Across the World, Historic Drought Impacting Water

Italy’s largest river, the legendary Po, is drying up. Nearby farms looking at 20 percent crop losses. Hydroelectric resource down 55 percent.

CBS News:

Water is so low in large stretches of Italy’s largest river that local residents are walking through the middle of the expanse of sand and shipwrecks are resurfacing.

Authorities fear that if it doesn’t rain soon, there’ll be a serious shortage of water for drinking and irrigation for farmers and local populations across the whole of northern Italy.

In a park near the central northern village of Gualtieri, cyclists and hikers stop in curiosity to observe the Zibello, a 50-meter long (164 feet) barge that transported wood during the second world war but sank in 1943. It is normally covered by the Po’s waters.

A false-color image of the Peñuelas reservoir in 2016 (left) and 2022 (right). COPERNICUS / SENTINEL 2

Yale 360:

A once-sprawling lake, the Peñuelas reservoir in central Chile has all but disappeared, desiccated by a 13-year drought. The resulting water shortage has fueled tensions over supplies needed for farming and lithium mining, and spurred the Chilean capital of Santiago to prepare for rationing.

The ongoing drought is the most intense and long-lasting in at least 400 years, rendering the lake bed dried and cracked, dotted with the skeletons of decaying fish, Reuters reported. The Peñuelas’ drying has been partially caused by higher temperatures and a reduction in rainfall. At the same time, snow in the Andes is melting faster or turning directly to water vapor, leaving mountain-fed streams at a trickle in the summer. 

The reservoir, near the city of Valparaiso, once held enough water to fill 38,000 Olympic-size swimming pools. It now has enough for just two.

“Basically what we have is just a puddle,” Jose Luis Murillo, general manager of ESVAL, the firm supplying water to Valparaiso, told Reuters. “This is especially significant if you think that several decades ago the Peñuelas reservoir was the only source of water for all greater Valparaiso.”

The thinning of the ozone layer over Antarctica is shifting weather patterns, drawing storms away from the Chilean coast. As the ozone layer heals, “one can expect a lessening of the summer drying in southern Chile,” a 2018 studysuggested. But with rising temperatures permanently altering the climate, a 2019 study anticipates “only a partial recovery of central Chile precipitation in the decades to come.” 

Miguel Lagos, a Chilean water specialist, told Reuters, “What we call a drought today will become normal.”

One thought on “Across the World, Historic Drought Impacting Water”

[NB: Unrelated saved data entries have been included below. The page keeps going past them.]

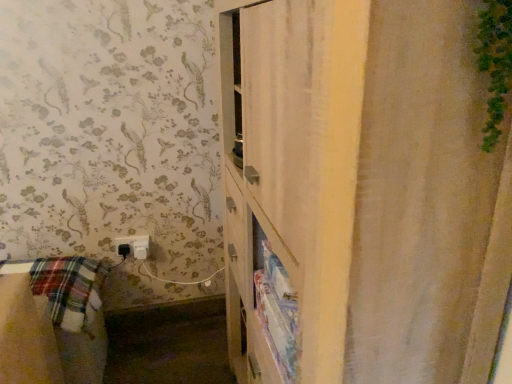 Question: Considering the positions of white plastic electric outlet at lower left and white textured shower curtain at right in the image, is white plastic electric outlet at lower left wider or thinner than white textured shower curtain at right?

Choices:
 (A) wide
 (B) thin

Answer: (B)

Question: Looking at the image, does white plastic electric outlet at lower left seem bigger or smaller compared to white textured shower curtain at right?

Choices:
 (A) small
 (B) big

Answer: (A)

Question: From a real-world perspective, is white plastic electric outlet at lower left above or below white textured shower curtain at right?

Choices:
 (A) below
 (B) above

Answer: (A)

Question: From a real-world perspective, relative to white plastic electric outlet at lower left, is white textured shower curtain at right vertically above or below?

Choices:
 (A) above
 (B) below

Answer: (A)

Question: Looking at the image, does white textured shower curtain at right seem bigger or smaller compared to white plastic electric outlet at lower left?

Choices:
 (A) big
 (B) small

Answer: (A)

Question: Is point (421, 195) closer or farther from the camera than point (133, 238)?

Choices:
 (A) farther
 (B) closer

Answer: (B)

Question: Would you say white textured shower curtain at right is to the left or to the right of white plastic electric outlet at lower left in the picture?

Choices:
 (A) left
 (B) right

Answer: (B) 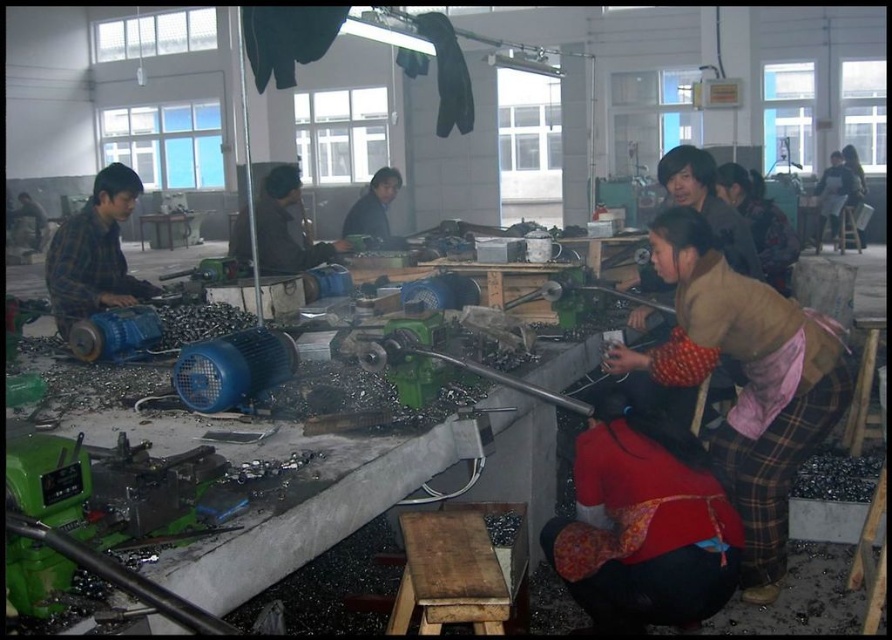 Does red fabric skirt at lower center have a greater width compared to matte black shirt at center?

Yes.

Does point (566, 572) come farther from viewer compared to point (383, 216)?

No, it is in front of (383, 216).

What do you see at coordinates (643, 524) in the screenshot? I see `red fabric skirt at lower center` at bounding box center [643, 524].

The width and height of the screenshot is (892, 640). I want to click on red fabric skirt at lower center, so click(643, 524).

Between point (62, 264) and point (370, 184), which one is positioned behind?

The point (370, 184) is more distant.

Does plaid fabric shirt at left have a lesser width compared to matte black shirt at center?

No, plaid fabric shirt at left is not thinner than matte black shirt at center.

What do you see at coordinates (95, 252) in the screenshot? I see `plaid fabric shirt at left` at bounding box center [95, 252].

Where is `plaid fabric shirt at left`? The height and width of the screenshot is (640, 892). plaid fabric shirt at left is located at coordinates (95, 252).

Image resolution: width=892 pixels, height=640 pixels. What do you see at coordinates (374, 209) in the screenshot?
I see `matte black shirt at center` at bounding box center [374, 209].

Does matte black shirt at center appear on the left side of metallic gray tool at center?

Correct, you'll find matte black shirt at center to the left of metallic gray tool at center.

Which is in front, point (383, 193) or point (245, 440)?

Point (245, 440) is in front.

Where is `matte black shirt at center`? matte black shirt at center is located at coordinates (374, 209). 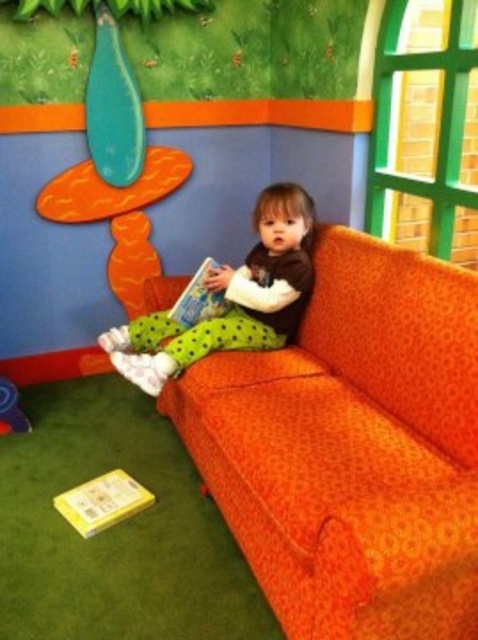 You are a toy robot that needs to place a new toy between the matte green pants at center and the hardcover book at center. The toy is 8 inches long. Can you fit it between them without moving either object?

The distance between the matte green pants at center and the hardcover book at center is 7.14 inches. Since the toy is 8 inches long, which is longer than the available space, it cannot be placed between them without moving either object.

You are a parent trying to tidy up the living room. You need to place a new toy box that is 30 cm tall. The orange fabric couch at center is currently in front of the yellow matte book at lower left. Where should you position the toy box so it doesn

Since the orange fabric couch at center is in front of the yellow matte book at lower left, you should place the toy box behind the orange fabric couch at center to avoid blocking the yellow matte book at lower left.

Based on the photo, you are standing in the room and want to sit down on the orange fabric couch at center. Based on its 2D coordinates, where should you move to reach it?

The orange fabric couch at center is located at 2D coordinates point (351, 449), so you should move towards that point to reach it. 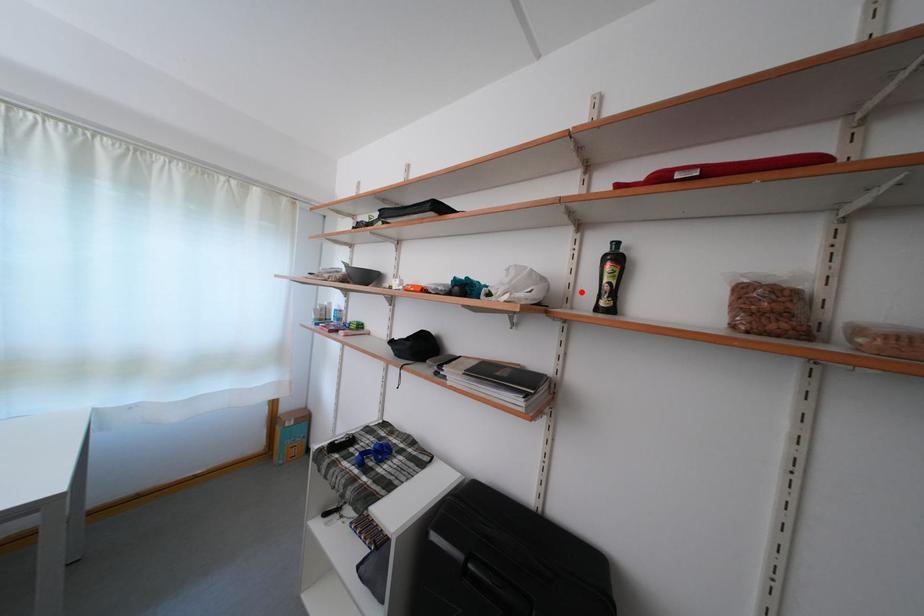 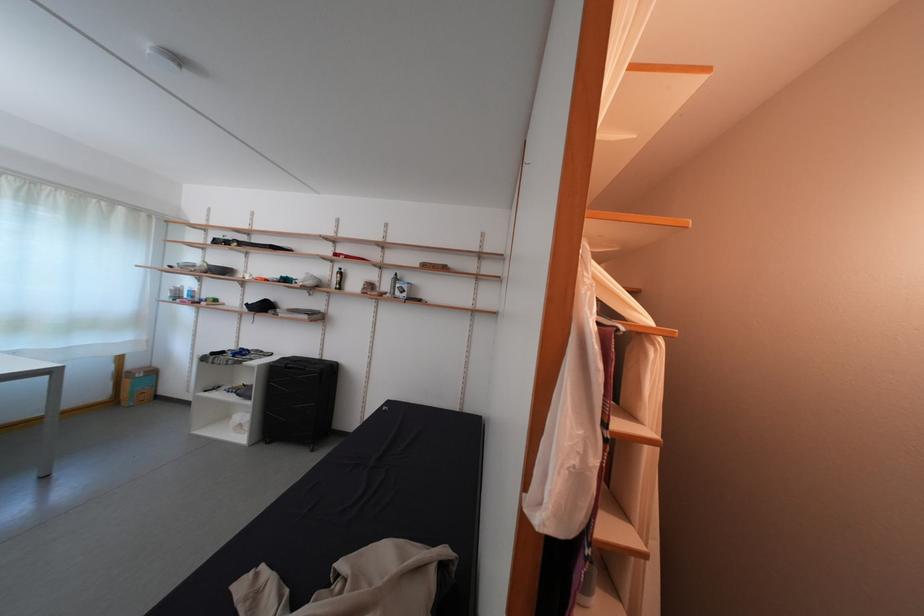 Locate, in the second image, the point that corresponds to the highlighted location in the first image.

(339, 286) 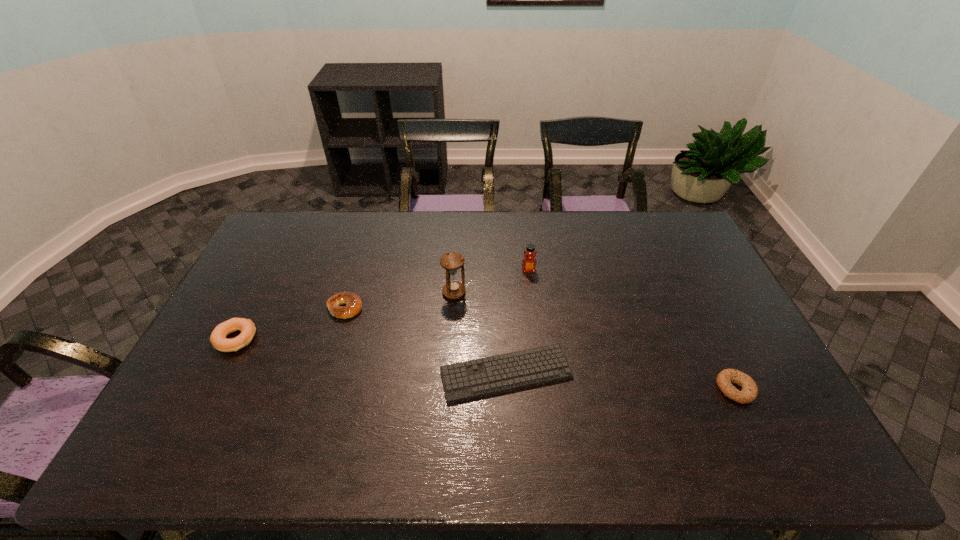 In order to click on vacant space located 0.270m on the left of the hourglass in this screenshot , I will do pyautogui.click(x=360, y=293).

You are a GUI agent. You are given a task and a screenshot of the screen. Output one action in this format:
    pyautogui.click(x=<x>, y=<y>)
    Task: Click on the vacant point located 0.180m on the front label of the farthest object
    The height and width of the screenshot is (540, 960).
    Given the screenshot: What is the action you would take?
    pyautogui.click(x=534, y=314)

Locate an element on the screen. This screenshot has width=960, height=540. vacant space located on the back of the leftmost object is located at coordinates (273, 267).

I want to click on vacant region located 0.230m on the back of the fifth object from right to left, so click(x=363, y=251).

Identify the location of vacant space located 0.380m on the left of the nearest bagel. The height and width of the screenshot is (540, 960). (574, 389).

In order to click on free space located on the right of the shortest object in this screenshot , I will do `click(707, 374)`.

Where is `object at the left edge`? object at the left edge is located at coordinates (218, 336).

Image resolution: width=960 pixels, height=540 pixels. I want to click on object that is at the right edge, so click(749, 391).

Locate an element on the screen. free region at the far edge is located at coordinates (588, 244).

You are a GUI agent. You are given a task and a screenshot of the screen. Output one action in this format:
    pyautogui.click(x=<x>, y=<y>)
    Task: Click on the vacant space at the near edge
    This screenshot has width=960, height=540.
    Given the screenshot: What is the action you would take?
    pyautogui.click(x=729, y=453) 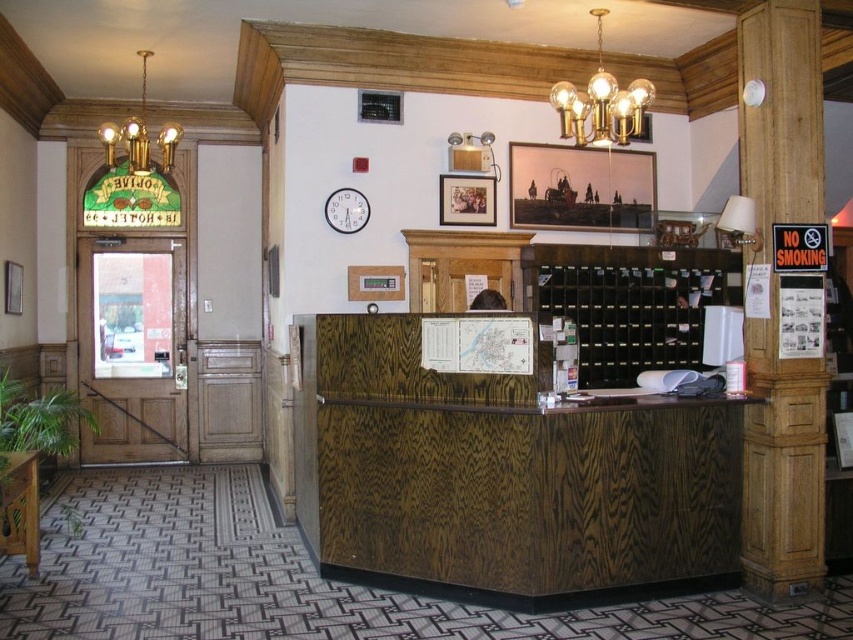 You are a guest in the hotel lobby and want to ask the receptionist for directions. You notice two items on the desk that might help you locate the information. Which item is bigger between the matte gold lampshade at upper center and the white wooden clock at upper center?

The matte gold lampshade at upper center is larger compared to the white wooden clock at upper center, so you can use the larger lampshade to help you locate the information.

In the hotel lobby, there is a gold metallic chandelier at upper center. Where exactly is it located in terms of coordinates?

The gold metallic chandelier at upper center is located at coordinates point (601, 104).

You are a guest in the hotel lobby and want to check the time using the white wooden clock at upper center. However, you notice the matte gold lampshade at upper center is blocking your view. Can you still see the time clearly?

The white wooden clock at upper center is behind the matte gold lampshade at upper center, so it is blocked and you cannot see the time clearly. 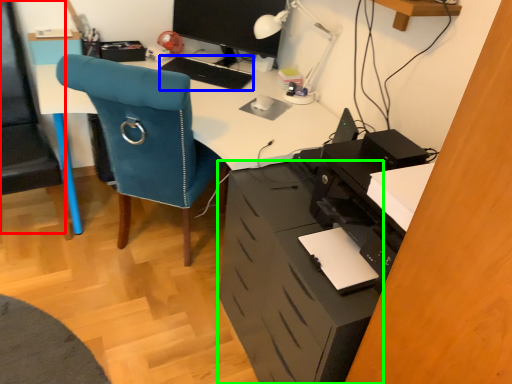 Question: Based on their relative distances, which object is farther from computer chair (highlighted by a red box)? Choose from keyboard (highlighted by a blue box) and file cabinet (highlighted by a green box).

Choices:
 (A) keyboard
 (B) file cabinet

Answer: (B) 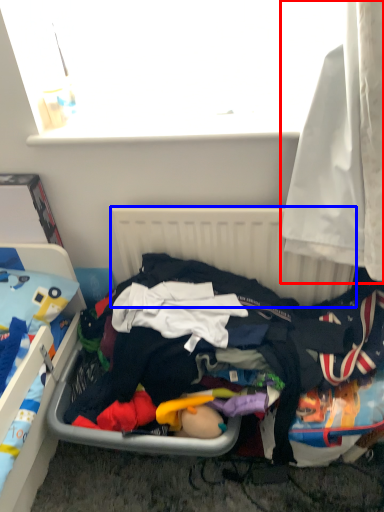 Question: Among these objects, which one is farthest to the camera, curtain (highlighted by a red box) or radiator (highlighted by a blue box)?

Choices:
 (A) curtain
 (B) radiator

Answer: (B) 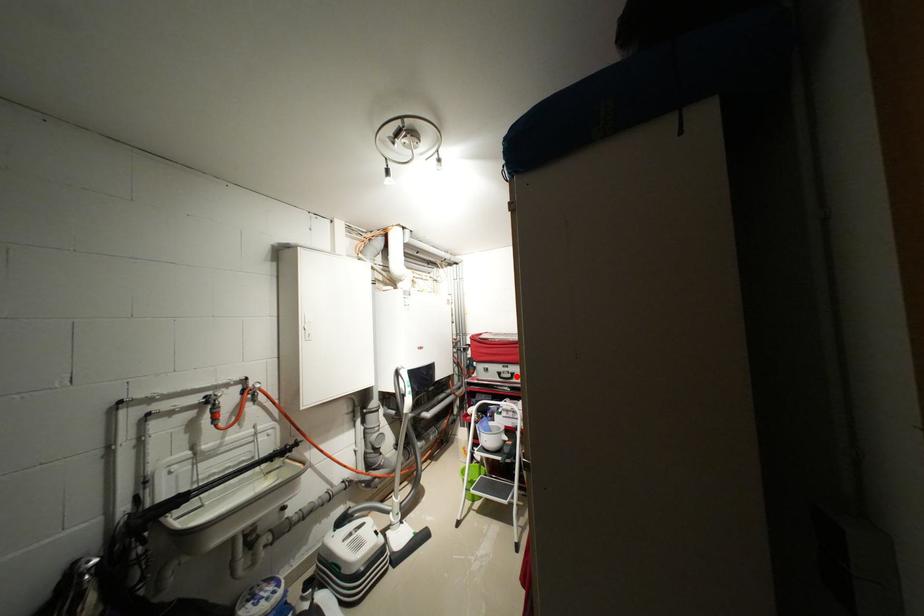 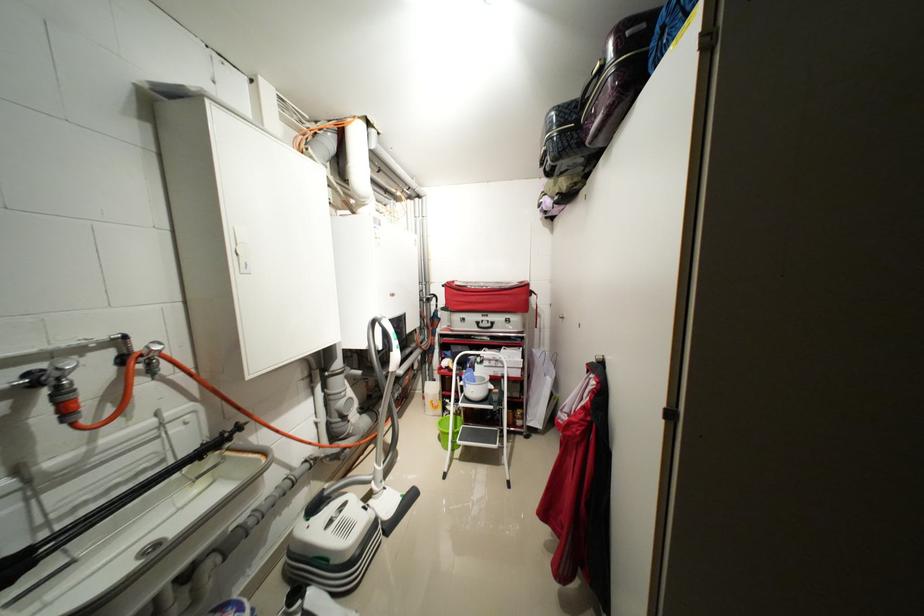 Where in the second image is the point corresponding to the highlighted location from the first image?

(496, 326) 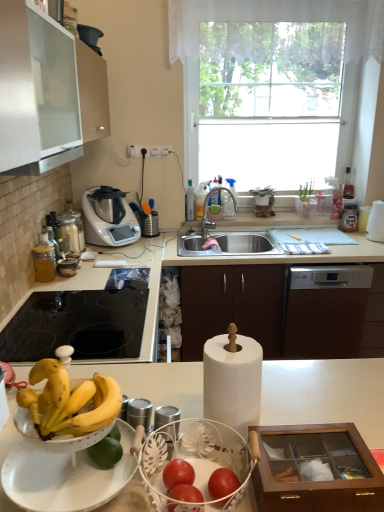 Where is `free point behind wooden box at lower right, the first cabinetry when ordered from front to back`? This screenshot has height=512, width=384. free point behind wooden box at lower right, the first cabinetry when ordered from front to back is located at coordinates (312, 406). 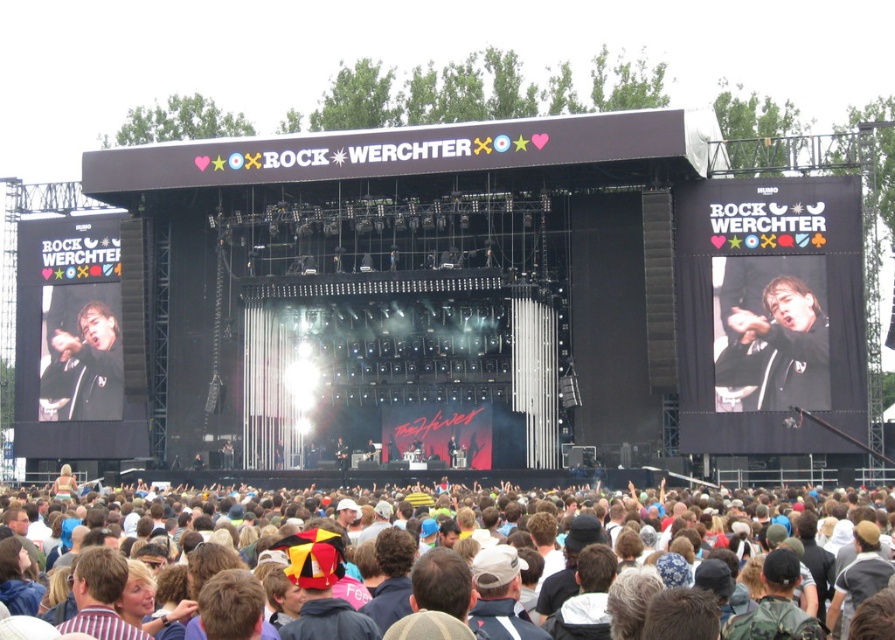 Question: Which point appears closest to the camera in this image?

Choices:
 (A) (800, 369)
 (B) (124, 628)

Answer: (B)

Question: Does black matte jacket at upper right have a lesser width compared to matte black jacket at center?

Choices:
 (A) no
 (B) yes

Answer: (B)

Question: Which of the following is the farthest from the observer?

Choices:
 (A) dark brown hair at lower center
 (B) matte black jacket at center
 (C) black matte jacket at upper right

Answer: (B)

Question: Does dark brown hair at lower center appear on the right side of black matte jacket at upper right?

Choices:
 (A) yes
 (B) no

Answer: (B)

Question: Which object is positioned farthest from the black matte jacket at upper right?

Choices:
 (A) dark brown hair at lower center
 (B) matte black jacket at center

Answer: (B)

Question: Is dark brown hair at lower center above black matte jacket at upper right?

Choices:
 (A) no
 (B) yes

Answer: (A) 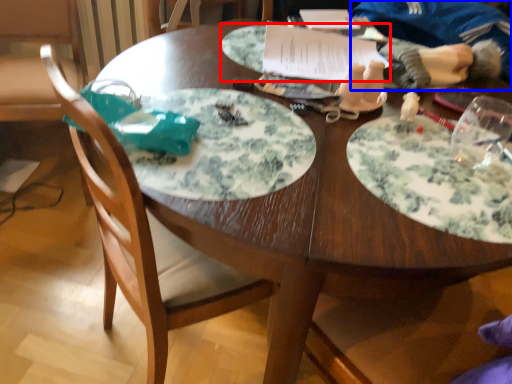 Question: Which object appears closest to the camera in this image, platter (highlighted by a red box) or person (highlighted by a blue box)?

Choices:
 (A) platter
 (B) person

Answer: (B) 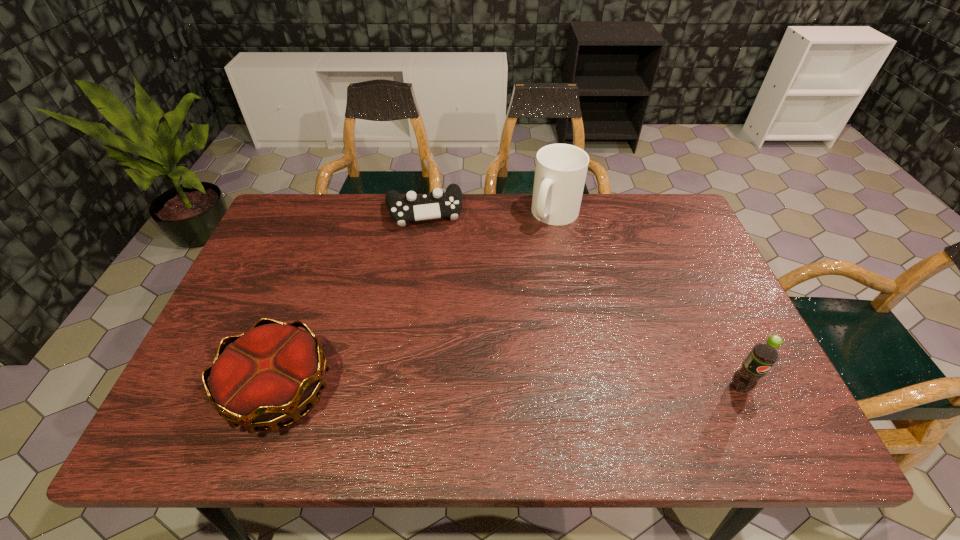 Locate an element on the screen. This screenshot has width=960, height=540. empty space that is in between the third object from right to left and the soda is located at coordinates (582, 299).

Locate an element on the screen. empty space that is in between the leftmost object and the soda is located at coordinates (511, 389).

What are the coordinates of `empty location between the rightmost object and the shortest object` in the screenshot? It's located at (582, 299).

Identify the location of free space between the second shortest object and the mug. (419, 302).

Locate an element on the screen. free space between the control and the crown is located at coordinates (352, 301).

What are the coordinates of `empty location between the third object from right to left and the second shortest object` in the screenshot? It's located at (352, 301).

Locate an element on the screen. Image resolution: width=960 pixels, height=540 pixels. free space between the second shortest object and the soda is located at coordinates coord(511,389).

You are a GUI agent. You are given a task and a screenshot of the screen. Output one action in this format:
    pyautogui.click(x=<x>, y=<y>)
    Task: Click on the free area in between the third object from left to right and the shortest object
    
    Given the screenshot: What is the action you would take?
    pyautogui.click(x=490, y=213)

At what (x,y) coordinates should I click in order to perform the action: click on the closest object to the mug. Please return your answer as a coordinate pair (x, y). This screenshot has height=540, width=960. Looking at the image, I should click on (413, 207).

Where is `object that stands as the closest to the mug`? This screenshot has width=960, height=540. object that stands as the closest to the mug is located at coordinates (413, 207). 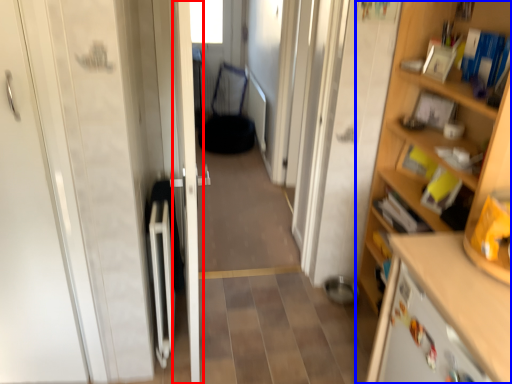 Question: Among these objects, which one is farthest to the camera, door (highlighted by a red box) or cupboard (highlighted by a blue box)?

  1. Incredible droughts, mind stuffing floods, ridiculous temperatures in Europe all at the same time. Conclusion, the global weather is average. An average that is sorta catastrophic. So fellows of the congregation, primary aim is to replace fossil fuel use. Today’s sermon is, any obstruction to this aim is a crime against humanity, the planet and every creature on it.